Ich habe im Februar, als ich in Urlaub war einen Vertrag im Vodafoneshop gemacht, es ging um eine Vodafone Mobile Connect Flatrate für meinen Laptop. Ich hatte extra gefragt, welcher Anbieter bei mir zu Hause am besten ist. Und es kam nur Vodafone dabei raus. Also habe ich dem Verkäufer geglaubt und der Vertrag ist zustande gekommen!!!
In meinem Urlaub habe ich natürlich auch gleich losgelegt und im Internet gesurft, klappte alles bestens.
Aber als ich dann wieder zu hause war, ging gar nichts mehr....nullllll.......
Also habe ich im Vodafone Geschäft angerufen, aber der Verkäufer hatte bereits schon Feierabend, also habe ich beschlossen, bei Vodafone selber anzurufen. Es wurde direkt die Verbindung überprüft und siehe da, kein bischen Netz!
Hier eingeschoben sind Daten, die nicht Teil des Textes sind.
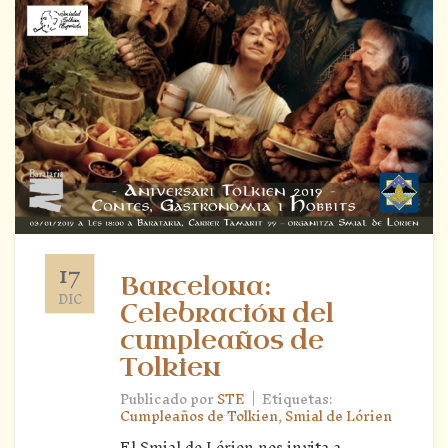
17
Barcelona:
DIC
Celebración del
cumpleaños de
Tolkien
|
Publicado por
STE
Etiquetas:
Cumpleaños de Tolkien
,
Smial de Lórien
El Smial de Lórien nos invita a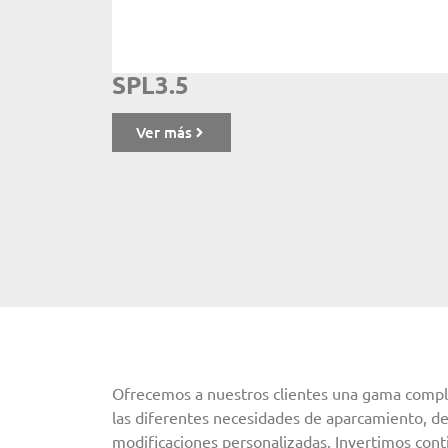
SPL3.5
Ver más
Ofrecemos a nuestros clientes una gama comple
las diferentes necesidades de aparcamiento, de
modificaciones personalizadas. Invertimos con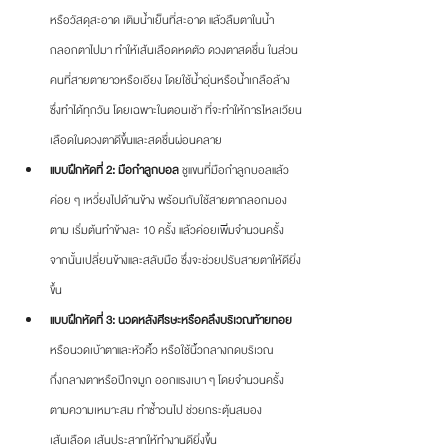
หรือวัสดุสะอาด เติมน้ำเย็นที่สะอาด แล้วลืมตาในน้ำ 
กลอกตาไปมา ทำให้เส้นเลือดหดตัว ดวงตาสดชื่น ในส่วน
คนที่สายตายาวหรือเอียง โดยใช้น้ำอุ่นหรือน้ำเกลือล้าง 
ซึ่งทำได้ทุกวัน โดยเฉพาะในตอนเช้า ที่จะทำให้การไหลเวียน
เลือดในดวงตาดีขึ้นและสดชื่นผ่อนคลาย
แบบฝึกหัดที่ 2: มือกำลูกบอล 
ชูแขนที่มือกำลูกบอลแล้ว
ค่อย ๆ เหวี่ยงไปด้านข้าง พร้อมกับใช้สายตากลอกมอง
ตาม เริ่มต้นทำข้างละ 10 ครั้ง แล้วค่อยเพิ่มจำนวนครั้ง 
จากนั้นเปลี่ยนข้างและสลับมือ ซึ่งจะช่วยปรับสายตาให้ดียิ่ง
ขึ้น
แบบฝึกหัดที่ 3: นวดหลังศีรษะหรือคลึงบริเวณท้ายทอย 
หรือนวดเบ้าตาและหัวคิ้ว หรือใช้นิ้วกลางกดบริเวณ
กึ่งกลางตาหรือปีกจมูก ออกแรงเบา ๆ โดยจำนวนครั้ง
ตามความเหมาะสม ทำซ้ำวนไป ช่วยกระตุ้นสมอง 
เส้นเลือด เส้นประสาทให้ทำงานดียิ่งขึ้น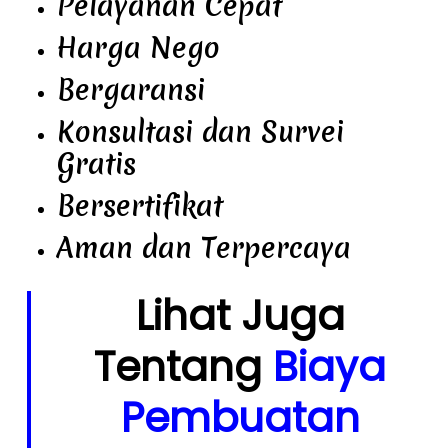
Pelayanan Cepat
Harga Nego
Bergaransi
Konsultasi dan Survei
Gratis
Bersertifikat
Aman dan Terpercaya
Lihat Juga
Tentang
Biaya
Pembuatan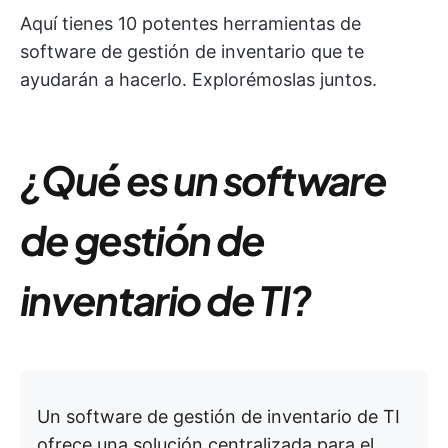
Aquí tienes 10 potentes herramientas de
software de gestión de inventario que te
ayudarán a hacerlo. Explorémoslas juntos.
¿Qué es un software
de gestión de
inventario de TI?
Un software de gestión de inventario de TI
ofrece una solución centralizada para el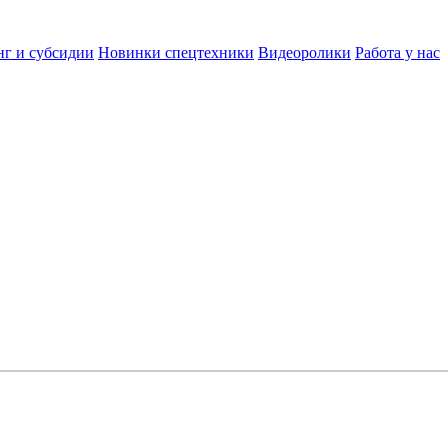
нг и субсидии
Новинки спецтехники
Видеоролики
Работа у нас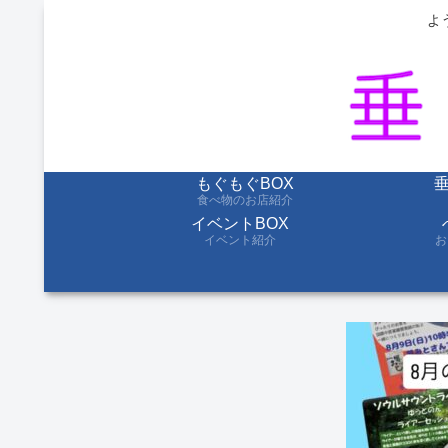
よ
もぐもぐBOX
食べ物のお店紹介
イベントBOX
イベント紹介
お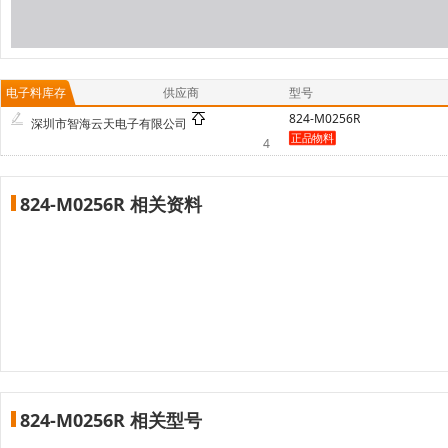
电子料库存
供应商
型号
824-M0256R
深圳市智海云天电子有限公司
4
824-M0256R 相关资料
824-M0256R 相关型号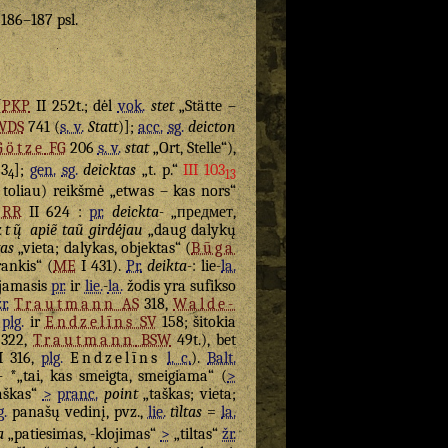
. 186–187 psl.
[
PKP
II 252t.; dėl
vok.
stet
„Stätte –
WDS
741 (
s. v.
Statt
)];
acc.
sg.
deicton
Götze
FG
206
s. v.
stat
„Ort, Stelle“),
3
];
gen.
sg.
deicktas
„t. p.“
III 103
4
13
toliau) reikšmė „etwas – kas nors“
RR
II 624 :
pr.
deickta-
„предмет,
tų̃
apiẽ
taũ girdė́jau
„daug dalykų
tas
„vieta; dalykas, objektas“ (
Būga
rankis“ (
ME
I 431).
Pr.
deikta-
: lie-
la.
ėjamasis
pr.
ir
lie.
-
la.
žodis yra sufikso
r.
Trautmann
AS
318,
Walde-
,
plg.
ir
Endzelīns
SV
158; šitokia
322,
Trautmann
BSW
49t.), bet
 316,
plg.
Endzelīns
l. c.
).
Balt.
 *„tai, kas smeigta, smeigiama“ (
>
aškas“
>
pranc.
point
„taškas; vieta;
g.
panašų vedinį, pvz.,
lie.
tìltas
=
la.
a
„patiesimas, -klojimas“
>
„tiltas“
žr.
Es wurde dann nochmals von den Vodasfone Technikern überprüft und auch die konnten kein Netzt feststellen!

Also hat man mir dann bei Vodafone gesagt ich solle mein Sonderkündigungsrecht gebraucht machen und eine Kündigung schicken!!!!
Das habe ich auch gemacht und am 4.3.2010 hat Vodafone die Kündigung auch bekommen, aber das warten ging weiter........ich habe jede Woche dort angerufen und immer hieß es, ist noch in Bearbeitung.......
Dann hatte ich diese Woche nochmals angerufen und mir wurde gesagt das die Kündigung abgelehnt wurde und wenn ich ins Internet gehen will, dann soll ich halt ein paar Kilometer weiterfahren, denn dort hätte ich Empfang!
Ist das nicht eine Frechheit?!?!?!

Dann kam einen Tag später ein Brief von Vodafone, in dem stand:

Das die lokale Versorgung in ihrem Ort für sie wichtig ist, verstehen wir voll und ganz.Diese ist allerdings nicht vertraglich gewährleistet, denn der Charakter unserer Dienstleistung ist grundsätzlich mobiler, also nicht ortsbezogener Datenverkehr. 
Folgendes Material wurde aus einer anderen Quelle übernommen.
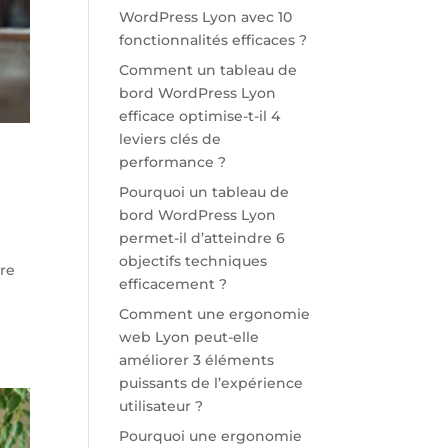
WordPress Lyon avec 10
fonctionnalités efficaces ?
Comment un tableau de
bord WordPress Lyon
efficace optimise-t-il 4
leviers clés de
performance ?
Pourquoi un tableau de
bord WordPress Lyon
permet-il d’atteindre 6
objectifs techniques
re
efficacement ?
Comment une ergonomie
web Lyon peut-elle
améliorer 3 éléments
puissants de l’expérience
utilisateur ?
Pourquoi une ergonomie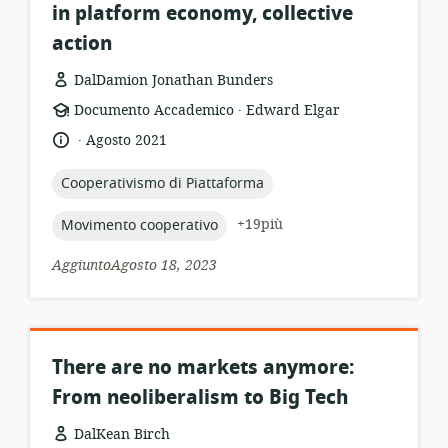
in platform economy, collective
action
DalDamion Jonathan Bunders
.
formato
publisher:
Documento Accademico
Edward Elgar
della
.
lingua:
data
Agosto 2021
risorsa:
di
pubblicazione:
topic:
Cooperativismo di Piattaforma
topic:
+19più
Movimento cooperativo
AggiuntoAgosto 18, 2023
There are no markets anymore:
From neoliberalism to Big Tech
DalKean Birch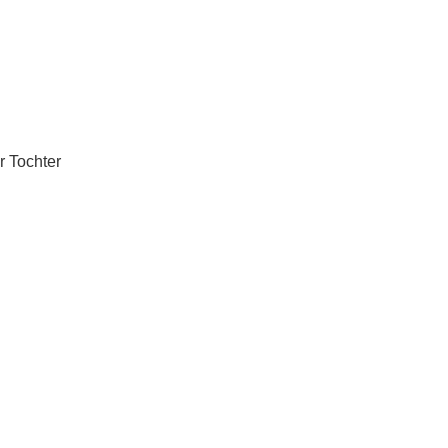
r Tochter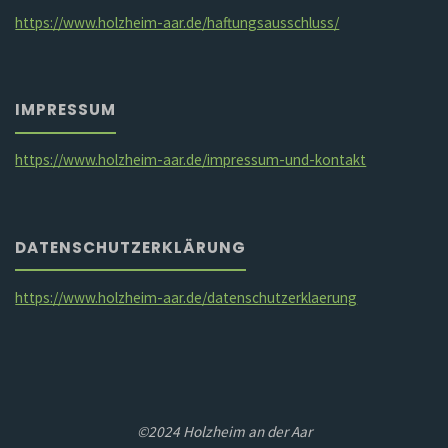
https://www.holzheim-aar.de/haftungsausschluss/
IMPRESSUM
https://www.holzheim-aar.de/impressum-und-kontakt
DATENSCHUTZERKLÄRUNG
https://www.holzheim-aar.de/datenschutzerklaerung
©2024 Holzheim an der Aar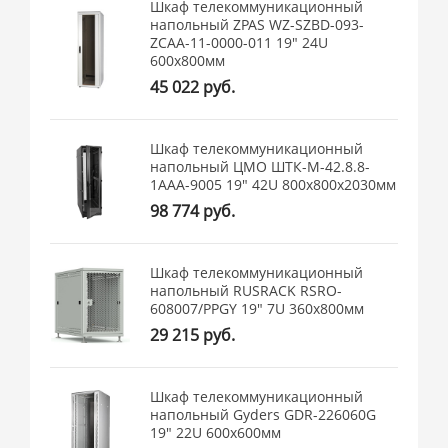
Шкаф телекоммуникационный
напольный ZPAS WZ-SZBD-093-
ZCAA-11-0000-011 19" 24U
600x800мм
45 022 руб.
Шкаф телекоммуникационный
напольный ЦМО ШТК-М-42.8.8-
1ААА-9005 19" 42U 800x800x2030мм
98 774 руб.
Шкаф телекоммуникационный
напольный RUSRACK RSRO-
608007/PPGY 19" 7U 360x800мм
29 215 руб.
Шкаф телекоммуникационный
напольный Gyders GDR-226060G
19" 22U 600x600мм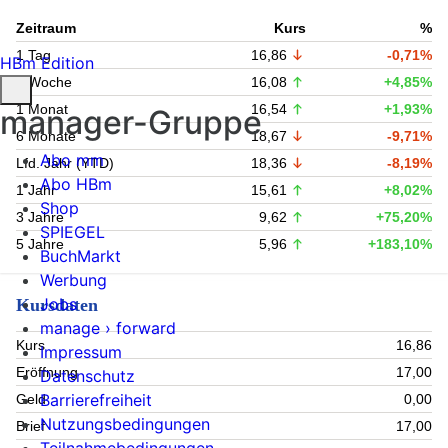
Zeitraum
Kurs
%
1 Tag
16,86
-0,71%
HBm Edition
1 Woche
16,08
+4,85%
1 Monat
16,54
+1,93%
manager-Gruppe
6 Monate
18,67
-9,71%
Abo mm
Lfd. Jahr (YTD)
18,36
-8,19%
Abo HBm
1 Jahr
15,61
+8,02%
Shop
3 Jahre
9,62
+75,20%
SPIEGEL
5 Jahre
5,96
+183,10%
BuchMarkt
Werbung
Jobs
Kursdaten
manage › forward
Kurs
16,86
Impressum
Eröffnung
17,00
Datenschutz
Barrierefreiheit
Geld
0,00
Nutzungsbedingungen
Brief
17,00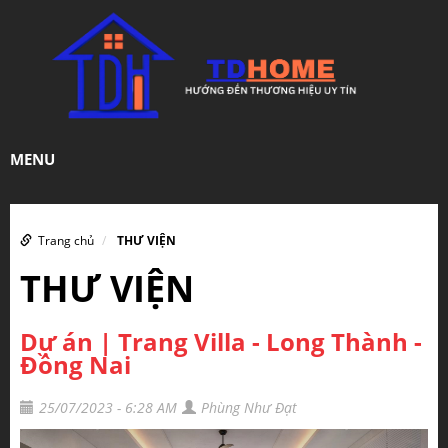
MENU
Trang chủ
THƯ VIỆN
THƯ VIỆN
Dự án | Trang Villa - Long Thành -
Đồng Nai
25/07/2023 - 6:28 AM
Phùng Như Đạt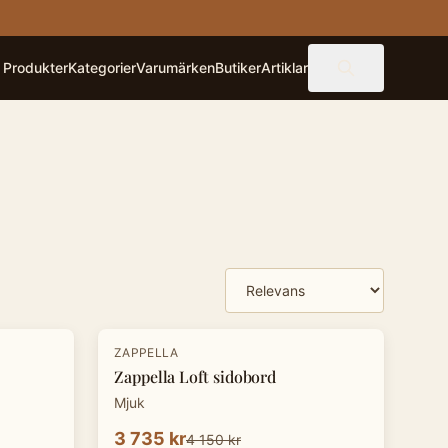
Produkter
Kategorier
Varumärken
Butiker
Artiklar
-
10
%
ZAPPELLA
Zappella Loft sidobord
Mjuk
3 735 kr
4 150 kr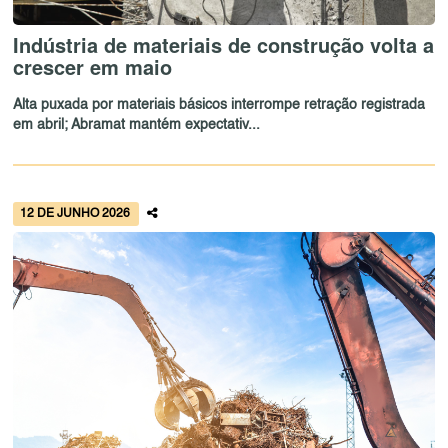
Indústria de materiais de construção volta a
crescer em maio
Alta puxada por materiais básicos interrompe retração registrada
em abril; Abramat mantém expectativ...
12 DE JUNHO 2026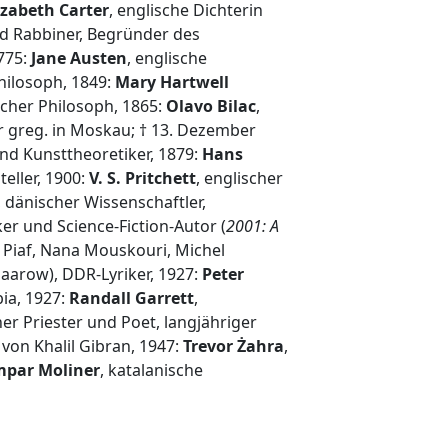
izabeth Carter
, englische Dichterin
nd Rabbiner, Begründer des
775:
Jane Austen
, englische
hilosoph, 1849:
Mary Hartwell
scher Philosoph, 1865:
Olavo Bilac
,
r greg. in Moskau; † 13. Dezember
 und Kunsttheoretiker, 1879:
Hans
teller, 1900:
V. S. Pritchett
, englischer
, dänischer Wissenschaftler,
ker und Science-Fiction-Autor (
2001: A
h Piaf, Nana Mouskouri, Michel
Saarow), DDR-Lyriker, 1927:
Peter
bia, 1927:
Randall Garrett
,
her Priester und Poet, langjähriger
von Khalil Gibran, 1947:
Trevor Żahra
,
mpar Moliner
, katalanische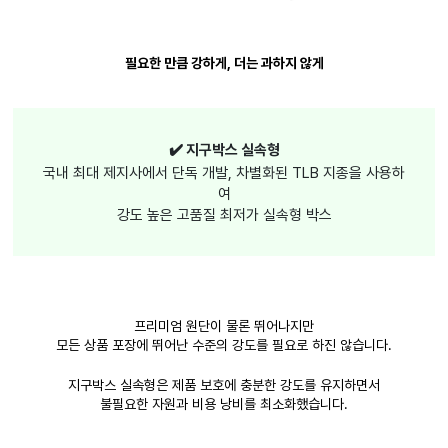
필요한 만큼 강하게, 더는 과하지 않게
✔️ 지구박스 실속형
국내 최대 제지사에서 단독 개발, 차별화된 TLB 지종을 사용하
여
강도 높은 고품질 최저가 실속형 박스
프리미엄 원단이 물론 뛰어나지만
모든 상품 포장에 뛰어난 수준의 강도를 필요로 하진 않습니다.
지구박스 실속형은 제품 보호에 충분한 강도를 유지하면서
불필요한 자원과 비용 낭비를 최소화했습니다.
Und ich hatte ausdrücklich in dem Vodafone Geschäft gesagt, dass ich in unserem Ort, er hatte sogar die Straße mit Hausnummer angeben, eine Internetverbindung brauche und er sagt mir, ja ja Vodafone geht dort!

Ich habe natürlich diese Woche nochmals in dem Geschäft angerufen und er sagte dann zu mir, dass es ja nicht immer 100% Empfang sein muß.
Und das er versucht alles zu stornieren, aber mir keine große Hoffnung macht.

Was könntet ihr mir vorschalgen, was ich tun kann.
Ich denke eigentlich auser Anwalt geht da nichts, oder?

Viele Grüße
Minchen


----------



## Antiscammer (10 April 2010)

*AW: Vodafone Kündigung für Stick*

Möglicherweise wäre es das beste, den Fall mit einem Anwalt durchzugehen, der sich im TK-Recht auskennt. Zu erfragen bei der Anwaltskammer. Das kostet zwar Beratungsgebühr, aber letztendlich ist das immer noch besser, als sich als Laie mit der Rechtsabteilung eines TK-Providers rumzuzanken und dabei Fehler zu machen, die dann richtig teuer werden.


----------